Response to CPRE blogpost
A spokesperson for Greater Cambridge Shared Planning said: “We are disappointed that CPRE have published a misleading interpretation of the data that we first made publicly available last September. The Greater Cambridge Local Plan consultation, the First Conversation, led to more than 5,000 unique visitors to our website, 6,000 people engaged at events and 30,000 views of our videos online. We know that over 700 different named respondents – and probably many more once anonymous comments are taken into account – submitted feedback to the consultation. These responses came from individuals, parish councils, residents associations, and many more. They play a vital part in our plan-making process, giving us an insight into local priorities and helping to shape the emerging plan. It is also worth noting that Greater Cambridge Shared Planning has been recently shortlisted twice, for its excellence in public engagement in plan-making, at the national Planning Awards. We have been asked to attend Government operational planning teams to showcase our experience on how to increase the quality and quantity of local engagement in planning. This is because we take our responsibilities towards our communities very seriously and we devote a lot of time and energy into using all the means we can to reach out better each time.”
Further context
We cannot track with certainty how many people that we spoke to at events visited our website, filled in a response form online, or sent us an email. But we do know that we received a huge number of responses through a whole range of methods:
- We gathered 226 comments from individuals at events
- We received over 1,000 responses via our website (which permitted anonymous responses). Some of these will have been comments submitted by the same person to different questions.
- 6,500 comments were registered on our online consultation system, Opus 2 Consult.
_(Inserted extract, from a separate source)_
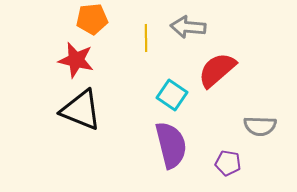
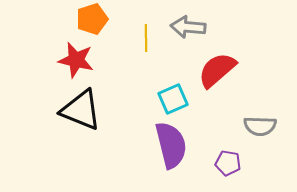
orange pentagon: rotated 12 degrees counterclockwise
cyan square: moved 1 px right, 4 px down; rotated 32 degrees clockwise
This includes comments directly entered into the system by registered users; comments submitted to us via email that used our downloadable response form (for which a name and address were supplied), as well as other comments via email (for which the respondent gave consent for it to be registered on the system). 740 unique respondents had responses registered on our system in this way. This alone is more than 10 times the ’66 responses’ suggested by CPRE.
- Some responses came from Parish Councils and Residents Associations; some represented landowners and developers; some were individuals, representatives from charities, businesses, statutory bodies like the Environment Agency, and others. All are valid – in plan-making it is the quality, not the quantity, of responses that matter, because plans must be founded on sound evidence.
We also know that we reached a more diverse range of people than ever before. We asked people who had submitted a consultation response, to complete a voluntary survey, so we could assess diversity. 193 people completed this survey, which was set up so that it could only be answered once from an individual IP address.
- 12% identified as mixed-race or non-white in their ethnic background. This is exactly the same proportion within the general population for Greater Cambridge, according to Census 2011 data, showing that we reached out well to those from varied ethnic backgrounds.
- 22% of respondents identified as having a physical or mental health condition, or illness expected to last 12 months or more. 13% of Cambridge residents and 13.9% of South Cambridgeshire residents reported a limiting long-term illness or disability in the 2011 Census, so this suggests that the consultation was particularly effective at reaching those with physical or mental health conditions.
- 89% of respondents were from a CB postcode.